Irak’ta Bağdat yönetimi, terör örgütü DEAŞ sonrası dönemde Peşmerge ile savaşarak sahadaki gücünü ortaya koyan Tahran destekli milis gücü Haşdi Şabi ile çatışma riskiyle karşı karşıya. Kısa süre önce duyurduğu yeni İran stratejisiyle Ortadoğu’daki Tahran etkisini azaltmayı amaçlayan Beyaz Saray, Kerkük operasyonun ardından taraflara yönelik sükûnet çağrılarına son vererek ilk kez Haşdi Şabi ve İran aleyhinde açıklama yaptı. ABD Dışişleri Bakanı Rex Tillerson’ın İran’ı kastederek “Milisler ülkelerine dönsün” çıkışına yanıt veren Irak Başbakanı Haydar El İbadi, Washington’ın ‘iç işlerine müdahale ettiğini’ belirtti. Fakat Körfez merkezli diplomasi turuna çıkan İbadi’nin Suudi Arabistan ve Mısır’da yaptığı açıklamalar cevabın samimiyetini sorgulatır nitelikte.

İRAN’A ALTERNATİF

İlk durağı olan Suudi Arabistan’da Kral Selman, Veliaht Prens Muhammed bin Selman ve Rex Tillerson ile bir araya gelen İbadi, bir yandan Bağdat-Riyad hattında dev bir ekonomik iş birliğinin temelini atarken diğer yandan da ABD’nin kuşatma projesiyle tanıştı. Tillerson Suudi-Irak Koordinasyon Konseyi’nin Irak’ın geleceğinde oynayacağı role değinirken, Kral Selman da Bağdat’ın ‘Arap kökenleri’ sayesinde bunca badireyi atlatabildiğinin altını çizdi. İbadi’nin Riyad’da karşılaştığı Araplık vurgulu söylem Kahire’deki darbeci Sisi ve Ürdün’deki Kral Abdullah ile gerçekleştirdiği temaslarda da peşini bırakmadı.

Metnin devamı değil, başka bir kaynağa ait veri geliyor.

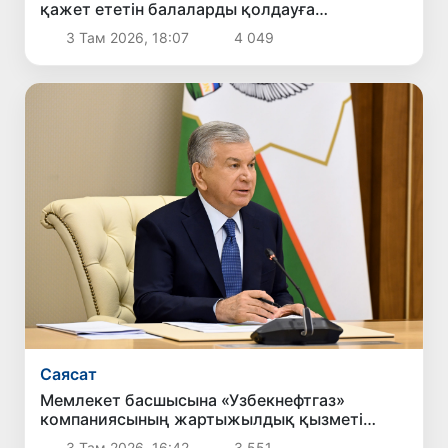
қажет ететін балаларды қолдауға
бағытталған ұсыныстармен танысты
3 Там 2026, 18:07
4 049
Саясат
Мемлекет басшысына «Узбекнефтгаз»
компаниясының жартыжылдық қызметі
туралы есеп берілді
3 Там 2026, 16:42
3 551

Selman’la görüşen Şii lider Sadr sahnede 

Körfez’in Tahran’a karşı yeni Ortadoğu ittifakı projesinde Irak’ta önemli bir rol biçilen bir aktör daha mevcut; Şii lider Mukteda es Sadr. Riyad’da Prens Selman’la Temmuz sonundaki görüşmesinin ardından Suudi desteğini garantileyerek ülkesine dönen Sadr, önceki gün apar topar Ürdün’e – kendi ifadesiyle ‘önemli meseleleri’ görüşmek üzere – çağrıldı. Ancak Iraklılık ve Araplık vurgulu siyaseti temsil eden Sadr’ın Körfez tarafından baştan çıkarıldığının farkında olan İran’ın süreci saf bir şekilde izlediğini söylemek mümkün değil. Sadr hareketinde büyük bir etkinliğe sahip ve Muhammed Bakir Sadr’ın öğrencisi Ayetullah Haşimi Şahruti’yi Düzenin Maslahatını Teşhis Konseyi Başkanlığı’na atayarak Necef’te tabanı yoklayan Tahran, son olarak da Kerkük’teki ilk Haşdi Şabi açıklamasını milisler içerisinde Sadr’ın kontrolündeki tek grup olan Saraya El Selam’ın yetkilisine okuttu. Böylece Tahran yönetimi, Haşdi Şabi üzerinden Mukteda’ya Bağdat’ın hâkimi olduğu mesajı verdi.